Populations affectées de l’ehrlichiose Monocytaire Humaine
L’ehrlichiose monocytaire chez l’homme a été reconnue pour la première fois aux États-Unis en 1986. À cette époque, un homme âgé d’environ 50 ans était mordu par une tique en Arkansas. Il a présenté les symptômes de l'infection à Ehrlichial environ deux semaines après l'exposition aux tiques. Des études ont ensuite été menées par le Centers for Disease Control (CDC) et des responsables de la santé publique, démontrant que de nombreuses personnes aux États-Unis chez qui on avait diagnostiqué à l'origine la fièvre maculée des montagnes ou un trouble apparenté avaient peut-être déjà été infectées par le virus Ehrlichial.

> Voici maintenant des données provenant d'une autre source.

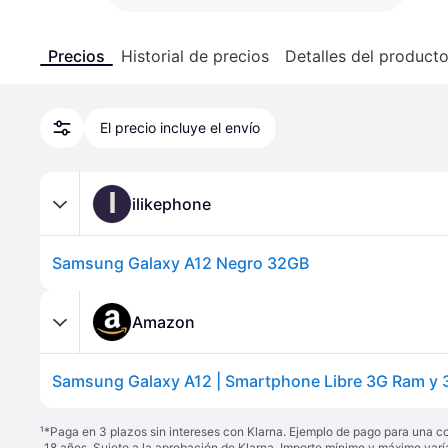
Precios
Historial de precios
Detalles del product
El precio incluye el envío
I
ilikephone
Samsung Galaxy A12 Negro 32GB
Amazon
¹
*Paga en 3 plazos sin intereses con Klarna. Ejemplo de pago para una c
18 años. Sujeto a la aprobación de Klarna. Importe mínimo y máximo varí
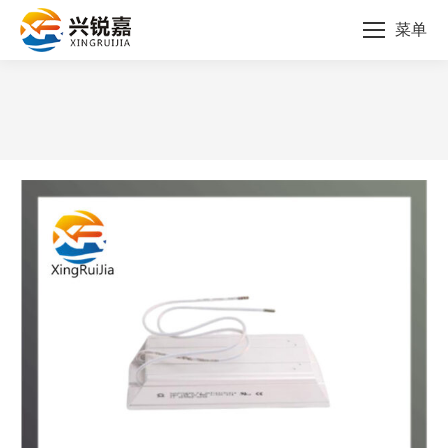
菜单
您的位置：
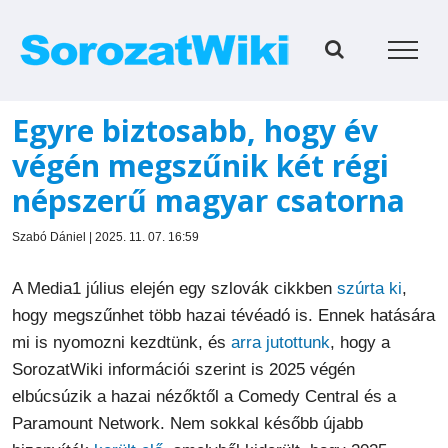
Kihagyás
Egyre biztosabb, hogy év
végén megszűnik két régi
népszerű magyar csatorna
Szabó Dániel | 2025. 11. 07. 16:59
A Media1 július elején egy szlovák cikkben
szúrta ki
,
hogy megszűnhet több hazai tévéadó is. Ennek hatására
mi is nyomozni kezdtünk, és
arra jutottunk
, hogy a
SorozatWiki információi szerint is 2025 végén
elbúcsúzik a hazai nézőktől a Comedy Central és a
Paramount Network. Nem sokkal később újabb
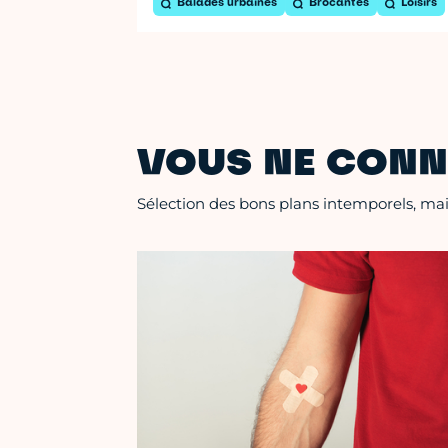
Balades urbaines
Brocantes
Loisirs
VOUS NE CONN
Sélection des bons plans intemporels, mais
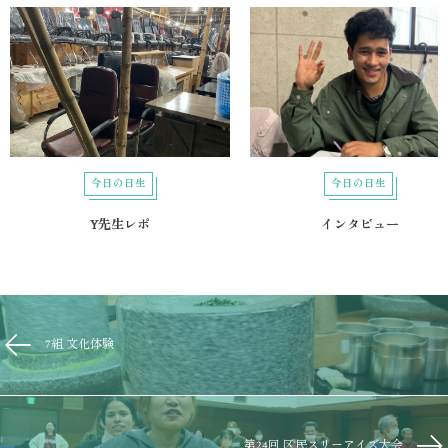
今日の日生
今日の日生
Y先生レポ
インタビュー
7組 文化体験
第24回 区民スリーアイズ大会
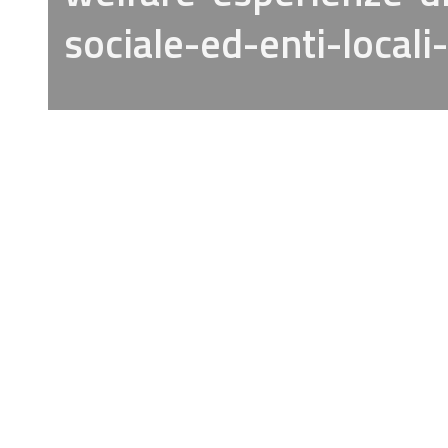
sociale-ed-enti-locali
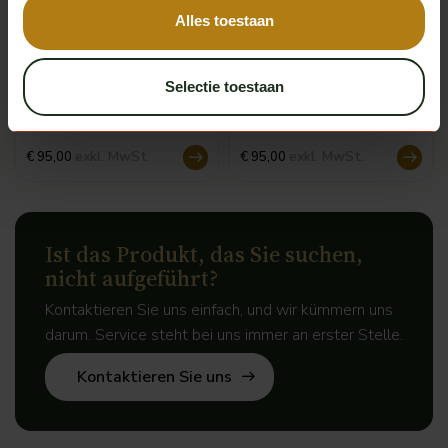
Alles toestaan
Scania
Scania
Selectie toestaan
Hot Fuzz Schalter 3-Wege
Hupenschalter Scania NG
Scania NG
Auf Lager
Auf Lager
exkl. MwSt.
exkl. MwSt.
€ 95,00
€ 95,00
Ist das Produkt, das Sie suchen,
nicht aufgeführt?
Kontaktieren Sie uns einfach, und wir kümmern uns
darum. Service steht bei uns immer an erster Stelle.
Kontaktieren Sie uns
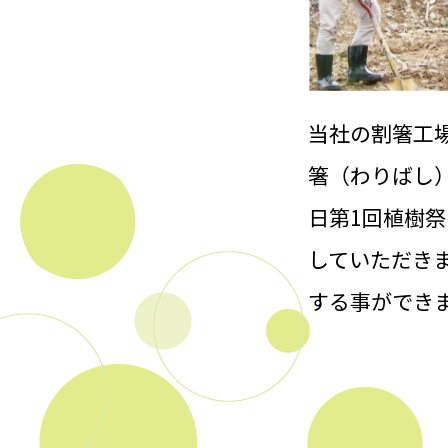
当社の割箸工
箸（わりばし）
日第1回植樹祭
していただきま
する事ができ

En 1991, lorsqu'un soldat stationné sur une base militaire de l'Arkansas a présenté des symptômes similaires, la bactérie responsable de l'infection a été isolée. La bactérie, nommée « Ehrlichia chaffeensis » en l'honneur de la base militaire où le soldat était stationné (Fort Chaffee, Arkansas), est la cause de la maladie à Ehrlichiose Monocytique Humaine (HME).
De 1986 à 1997, 742 cas d’EMH ont été signalés au CDC. La plupart des cas se sont produits dans les États du centre de l’Atlantique et du sud-est des États-Unis, bien que certains aient été signalés dans d’autres États, notamment Washington, le Wyoming et l’Utah, ainsi que sur d’autres continents, notamment en Europe et en Afrique. Cependant, étant donné que certaines personnes atteintes d'HME peuvent ne présenter aucun symptôme évident (asymptomatique), il peut être difficile de déterminer la fréquence réelle de cette forme d'ehrlichiose humaine dans la population générale.
L'infection à HME survient le plus souvent dans les zones rurales aux mois de mai, juin et juillet. En théorie, cette maladie touche autant les hommes que les femmes. Cependant, dans les cas observés, environ 80% des personnes touchées sont des hommes et environ 20% des femmes. L'infection a tendance à se produire lorsque des individus participent à des activités récréatives ou professionnelles les exposant à des vecteurs de tiques.
Les chercheurs pensent que les distributions géographiques distinctes des Ehrlichioses humaines peuvent résulter de différences dans la distribution des différents vecteurs (par exemple, poisson cru, tique à étoile unique, tique de chien américaine, tique de cerf) portant et transmettant les différentes souches bactériennes d'Ehrlichia.
Un rapport récent des Centres de contrôle et de prévention des maladies suggère que l'incidence de l'Ehrlichiose granulocytaire humaine et à HME est sous-déclarée.